WHAT TO DO: Please restate the records that follow exactly, skipping their images.

────

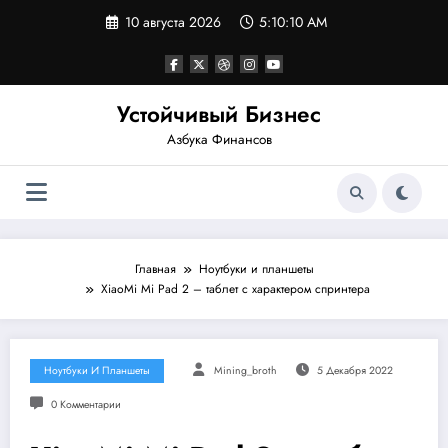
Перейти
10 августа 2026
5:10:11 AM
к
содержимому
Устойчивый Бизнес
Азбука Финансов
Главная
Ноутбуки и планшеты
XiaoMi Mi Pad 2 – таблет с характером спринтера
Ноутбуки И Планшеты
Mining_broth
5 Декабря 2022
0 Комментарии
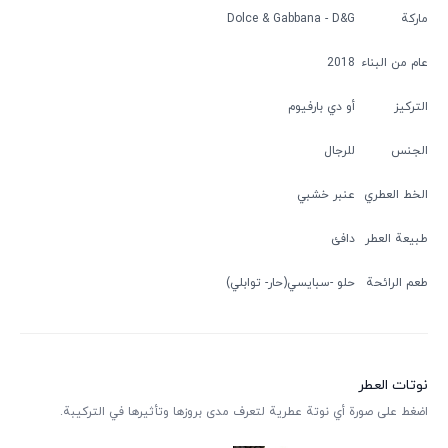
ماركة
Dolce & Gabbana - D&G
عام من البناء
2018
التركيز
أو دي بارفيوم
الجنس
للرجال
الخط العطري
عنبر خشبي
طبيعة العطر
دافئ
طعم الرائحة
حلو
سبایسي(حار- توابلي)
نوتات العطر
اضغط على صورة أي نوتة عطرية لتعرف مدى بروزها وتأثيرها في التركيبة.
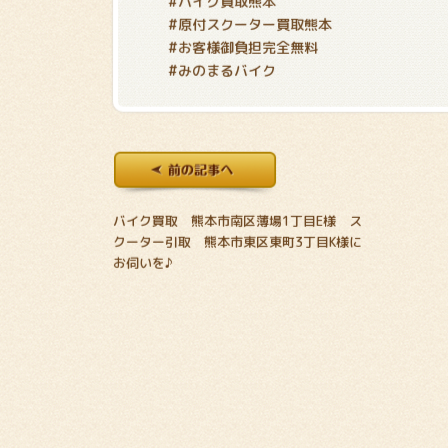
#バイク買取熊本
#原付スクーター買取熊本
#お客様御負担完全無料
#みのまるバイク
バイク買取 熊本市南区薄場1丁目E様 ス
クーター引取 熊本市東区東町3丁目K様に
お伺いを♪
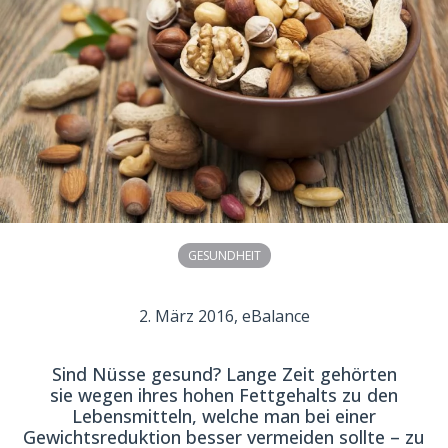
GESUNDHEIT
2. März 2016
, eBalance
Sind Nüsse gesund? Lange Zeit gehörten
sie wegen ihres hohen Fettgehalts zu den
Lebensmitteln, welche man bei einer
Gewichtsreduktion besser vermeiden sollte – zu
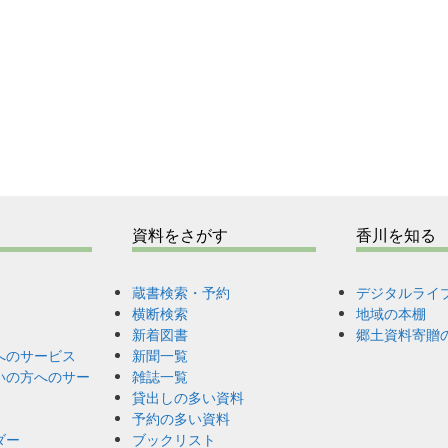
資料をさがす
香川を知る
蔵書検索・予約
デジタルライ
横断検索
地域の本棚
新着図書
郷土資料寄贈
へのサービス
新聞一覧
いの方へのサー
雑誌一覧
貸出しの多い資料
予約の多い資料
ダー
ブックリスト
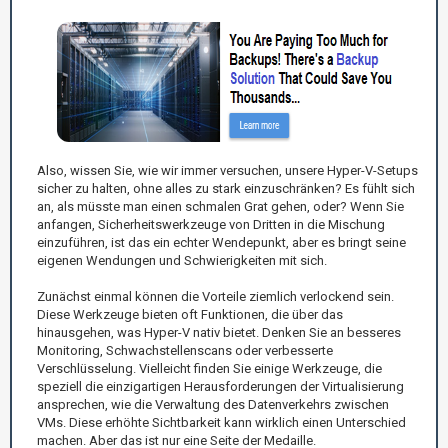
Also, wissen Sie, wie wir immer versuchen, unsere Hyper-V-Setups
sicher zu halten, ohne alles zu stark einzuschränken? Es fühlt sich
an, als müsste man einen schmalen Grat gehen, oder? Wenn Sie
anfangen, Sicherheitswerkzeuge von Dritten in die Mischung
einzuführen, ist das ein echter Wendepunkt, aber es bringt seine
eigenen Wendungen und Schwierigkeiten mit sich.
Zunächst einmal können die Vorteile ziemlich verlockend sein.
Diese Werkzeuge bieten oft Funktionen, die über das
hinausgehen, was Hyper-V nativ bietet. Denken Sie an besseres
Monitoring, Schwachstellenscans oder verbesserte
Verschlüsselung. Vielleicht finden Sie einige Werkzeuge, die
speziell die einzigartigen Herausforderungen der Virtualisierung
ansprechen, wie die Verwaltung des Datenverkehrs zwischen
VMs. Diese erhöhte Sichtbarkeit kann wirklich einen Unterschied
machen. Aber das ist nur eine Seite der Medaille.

────

YOUR RESPONSE:
Перейти
10 августа 2026
5:10:11 AM
к
содержимому
Устойчивый Бизнес
Азбука Финансов
Главная
Ноутбуки и планшеты
XiaoMi Mi Pad 2 – таблет с характером спринтера
Ноутбуки И Планшеты
Mining_broth
5 Декабря 2022
0 Комментарии
ماركة
Dolce & Gabbana - D&G
عام من البناء
2018
التركيز
أو دي بارفيوم
الجنس
للرجال
الخط العطري
عنبر خشبي
طبيعة العطر
دافئ
طعم الرائحة
حلو
سبایسي(حار- توابلي)
نوتات العطر
اضغط على صورة أي نوتة عطرية لتعرف مدى بروزها وتأثيرها في التركيبة.
#バイク買取熊本
#原付スクーター買取熊本
#お客様御負担完全無料
#みのまるバイク
バイク買取 熊本市南区薄場1丁目E様 ス
クーター引取 熊本市東区東町3丁目K様に
お伺いを♪
GESUNDHEIT
2. März 2016
, eBalance
Sind Nüsse gesund? Lange Zeit gehörten
sie wegen ihres hohen Fettgehalts zu den
Lebensmitteln, welche man bei einer
Gewichtsreduktion besser vermeiden sollte – zu
資料をさがす
香川を知る
蔵書検索・予約
デジタルライ
横断検索
地域の本棚
新着図書
郷土資料寄贈
へのサービス
新聞一覧
いの方へのサー
雑誌一覧
貸出しの多い資料
予約の多い資料
ダー
ブックリスト
Also, wissen Sie, wie wir immer versuchen, unsere Hyper-V-Setups
sicher zu halten, ohne alles zu stark einzuschränken? Es fühlt sich
an, als müsste man einen schmalen Grat gehen, oder? Wenn Sie
anfangen, Sicherheitswerkzeuge von Dritten in die Mischung
einzuführen, ist das ein echter Wendepunkt, aber es bringt seine
eigenen Wendungen und Schwierigkeiten mit sich.
Zunächst einmal können die Vorteile ziemlich verlockend sein.
Diese Werkzeuge bieten oft Funktionen, die über das
hinausgehen, was Hyper-V nativ bietet. Denken Sie an besseres
Monitoring, Schwachstellenscans oder verbesserte
Verschlüsselung. Vielleicht finden Sie einige Werkzeuge, die
speziell die einzigartigen Herausforderungen der Virtualisierung
ansprechen, wie die Verwaltung des Datenverkehrs zwischen
VMs. Diese erhöhte Sichtbarkeit kann wirklich einen Unterschied
machen. Aber das ist nur eine Seite der Medaille.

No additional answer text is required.